You can think of the ledger as the audit trail for a customer’s prepaid credit activity.

What appears in the ledger

Each ledger entry represents a credit movement for a specific credit currency. In practice, entries typically fall into three categories:

  • Grant: credits were added and became available
  • Spend: credits were consumed by usage
  • Pending grant: credits were expected, but not yet usable because they were waiting on payment or activation

This makes it possible to explain the difference between credits that are already usable and credits that have been promised but are not yet spendable.

Common sources of ledger activity

Customers usually see ledger activity from:

  • Prepaid purchases
  • Plan renewals that include a fresh credit allowance
  • Manual top-ups or promotional grants
  • Usage events that spend credits
  • Corrections or adjustments to an earlier credit allocation

The ledger gives these events an ordered history, so support and finance teams can understand not just the current balance, but how it got there.

Balance before and after

A useful way to read the credit ledger is as a sequence of balance transitions.

Example:

TimeEventAmountBalance change
09:00Monthly allocation granted+1,0000 -> 1,000
11:15Usage recorded-1201,000 -> 880
14:20Manual top-up granted+200880 -> 1,080
17:45Usage recorded-801,080 -> 1,000

This is often the fastest way to explain a customer’s available balance at any point in time.

Pending grants

Some businesses make credits available only after payment. In that setup, the ledger can show a pending grant before the customer actually gains usable credits.

Example:

TimeEventAmountEffect
10:00Invoice issued for top-up+500Pending, not yet available
13:30Invoice paid+500Moves into available balance

This distinction helps avoid confusion when a customer has purchased credits but cannot use them yet.

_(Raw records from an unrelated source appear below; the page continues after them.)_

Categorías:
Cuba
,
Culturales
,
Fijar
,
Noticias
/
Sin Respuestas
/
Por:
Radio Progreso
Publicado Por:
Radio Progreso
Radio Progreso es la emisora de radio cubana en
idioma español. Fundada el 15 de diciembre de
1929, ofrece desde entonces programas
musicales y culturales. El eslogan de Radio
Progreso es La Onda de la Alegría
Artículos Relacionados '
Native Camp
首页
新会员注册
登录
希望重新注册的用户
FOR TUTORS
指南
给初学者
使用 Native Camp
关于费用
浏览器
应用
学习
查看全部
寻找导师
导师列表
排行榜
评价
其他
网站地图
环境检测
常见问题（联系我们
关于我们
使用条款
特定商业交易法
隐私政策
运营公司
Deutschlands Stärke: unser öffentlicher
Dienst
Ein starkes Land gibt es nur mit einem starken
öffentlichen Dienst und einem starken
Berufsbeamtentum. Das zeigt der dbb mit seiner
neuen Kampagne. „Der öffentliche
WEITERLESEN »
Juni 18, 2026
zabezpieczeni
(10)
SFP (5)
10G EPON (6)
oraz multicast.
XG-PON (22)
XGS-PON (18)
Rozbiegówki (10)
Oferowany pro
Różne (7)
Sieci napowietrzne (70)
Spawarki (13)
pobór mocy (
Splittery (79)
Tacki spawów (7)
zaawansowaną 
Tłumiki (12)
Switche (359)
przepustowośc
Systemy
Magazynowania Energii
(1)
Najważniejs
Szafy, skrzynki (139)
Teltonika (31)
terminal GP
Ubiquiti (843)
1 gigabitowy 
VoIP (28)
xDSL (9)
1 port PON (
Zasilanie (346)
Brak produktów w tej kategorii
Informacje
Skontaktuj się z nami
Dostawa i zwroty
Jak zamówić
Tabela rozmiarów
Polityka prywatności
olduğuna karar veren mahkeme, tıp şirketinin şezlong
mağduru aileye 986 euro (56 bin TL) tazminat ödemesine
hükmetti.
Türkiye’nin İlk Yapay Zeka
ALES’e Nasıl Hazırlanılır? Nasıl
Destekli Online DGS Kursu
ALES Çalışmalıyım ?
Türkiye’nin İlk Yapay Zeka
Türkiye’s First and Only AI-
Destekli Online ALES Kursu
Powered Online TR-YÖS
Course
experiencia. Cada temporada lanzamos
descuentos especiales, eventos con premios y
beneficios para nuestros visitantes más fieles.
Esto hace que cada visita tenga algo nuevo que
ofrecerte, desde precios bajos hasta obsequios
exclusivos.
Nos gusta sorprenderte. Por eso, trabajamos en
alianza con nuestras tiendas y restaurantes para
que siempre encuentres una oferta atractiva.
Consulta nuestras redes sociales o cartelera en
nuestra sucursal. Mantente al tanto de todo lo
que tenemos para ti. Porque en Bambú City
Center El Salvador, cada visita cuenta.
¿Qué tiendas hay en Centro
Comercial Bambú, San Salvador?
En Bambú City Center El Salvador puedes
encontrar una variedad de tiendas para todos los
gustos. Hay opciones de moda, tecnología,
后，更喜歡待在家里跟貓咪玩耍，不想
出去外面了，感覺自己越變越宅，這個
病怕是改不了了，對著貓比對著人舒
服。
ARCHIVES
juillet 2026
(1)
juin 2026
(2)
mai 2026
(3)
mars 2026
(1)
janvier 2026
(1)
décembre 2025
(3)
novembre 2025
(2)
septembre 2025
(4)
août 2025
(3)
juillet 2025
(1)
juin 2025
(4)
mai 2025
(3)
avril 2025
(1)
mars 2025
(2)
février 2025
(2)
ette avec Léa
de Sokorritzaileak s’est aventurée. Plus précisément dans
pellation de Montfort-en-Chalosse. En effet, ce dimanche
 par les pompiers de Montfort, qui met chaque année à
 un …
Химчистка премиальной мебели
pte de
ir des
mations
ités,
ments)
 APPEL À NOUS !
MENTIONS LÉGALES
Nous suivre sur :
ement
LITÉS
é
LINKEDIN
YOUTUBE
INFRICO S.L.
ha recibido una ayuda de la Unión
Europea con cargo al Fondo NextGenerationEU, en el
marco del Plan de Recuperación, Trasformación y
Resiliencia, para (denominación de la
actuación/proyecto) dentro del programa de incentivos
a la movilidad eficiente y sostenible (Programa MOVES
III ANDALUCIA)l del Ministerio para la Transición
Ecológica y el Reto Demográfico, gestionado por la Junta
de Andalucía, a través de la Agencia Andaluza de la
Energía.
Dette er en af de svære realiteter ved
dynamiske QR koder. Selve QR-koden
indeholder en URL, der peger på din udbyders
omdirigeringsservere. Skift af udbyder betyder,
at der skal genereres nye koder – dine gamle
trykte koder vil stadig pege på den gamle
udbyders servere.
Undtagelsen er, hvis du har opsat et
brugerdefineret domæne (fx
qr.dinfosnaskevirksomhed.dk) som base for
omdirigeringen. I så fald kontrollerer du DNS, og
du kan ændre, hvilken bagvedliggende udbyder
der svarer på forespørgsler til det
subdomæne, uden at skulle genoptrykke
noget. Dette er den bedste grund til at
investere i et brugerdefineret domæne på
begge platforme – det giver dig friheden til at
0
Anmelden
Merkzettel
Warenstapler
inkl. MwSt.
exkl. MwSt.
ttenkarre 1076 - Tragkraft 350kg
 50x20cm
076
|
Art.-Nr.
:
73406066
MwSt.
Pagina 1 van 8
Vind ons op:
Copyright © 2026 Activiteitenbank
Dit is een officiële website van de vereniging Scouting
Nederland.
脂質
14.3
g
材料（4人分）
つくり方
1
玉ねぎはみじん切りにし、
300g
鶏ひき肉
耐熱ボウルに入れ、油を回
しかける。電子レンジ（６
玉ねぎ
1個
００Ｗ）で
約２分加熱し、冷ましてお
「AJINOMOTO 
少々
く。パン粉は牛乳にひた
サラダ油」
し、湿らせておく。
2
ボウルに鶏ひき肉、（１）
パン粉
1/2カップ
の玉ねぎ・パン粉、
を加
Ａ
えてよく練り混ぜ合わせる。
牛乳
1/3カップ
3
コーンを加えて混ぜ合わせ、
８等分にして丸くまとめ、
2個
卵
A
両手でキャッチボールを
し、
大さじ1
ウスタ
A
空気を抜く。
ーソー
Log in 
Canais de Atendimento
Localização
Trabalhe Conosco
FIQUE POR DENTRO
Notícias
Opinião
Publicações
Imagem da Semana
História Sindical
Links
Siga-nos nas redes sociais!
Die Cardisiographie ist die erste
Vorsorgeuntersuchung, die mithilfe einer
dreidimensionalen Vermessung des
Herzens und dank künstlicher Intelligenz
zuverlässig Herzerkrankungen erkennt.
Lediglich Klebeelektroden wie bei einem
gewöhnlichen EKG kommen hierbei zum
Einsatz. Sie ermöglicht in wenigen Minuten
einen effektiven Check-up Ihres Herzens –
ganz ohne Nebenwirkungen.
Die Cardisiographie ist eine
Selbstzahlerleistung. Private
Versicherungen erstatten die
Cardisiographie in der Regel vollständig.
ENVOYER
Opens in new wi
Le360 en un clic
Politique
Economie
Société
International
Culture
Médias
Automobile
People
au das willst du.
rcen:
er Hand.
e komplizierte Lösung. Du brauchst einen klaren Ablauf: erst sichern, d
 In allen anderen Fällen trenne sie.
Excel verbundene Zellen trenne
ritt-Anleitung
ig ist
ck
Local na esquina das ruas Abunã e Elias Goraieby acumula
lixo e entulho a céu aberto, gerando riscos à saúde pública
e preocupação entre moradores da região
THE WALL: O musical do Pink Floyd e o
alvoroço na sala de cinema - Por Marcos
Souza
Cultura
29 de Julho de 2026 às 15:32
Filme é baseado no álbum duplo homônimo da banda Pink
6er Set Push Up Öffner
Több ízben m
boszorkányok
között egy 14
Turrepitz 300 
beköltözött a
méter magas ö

How the ledger relates to credit allocations

Credit allocations and the ledger answer different questions:

  • Credit allocations explain where available credits currently live and which rules apply to them
  • The ledger explains how the balance changed over time

Both views are useful:

  • Use the balance and allocation view to power product logic and customer-facing remaining-credit displays
  • Use the ledger view when you need historical context, support diagnostics, or finance explanations

Common support scenarios

The credit ledger is especially useful when answering questions like:

  • “Why did my balance drop this morning?”
  • “Why are my new credits not available yet?”
  • “Did my promotional credits get used first?”
  • “Why does my balance still look low after an adjustment?”

These are usually difficult to answer from a single balance snapshot alone, but straightforward when you can read the ledger chronologically.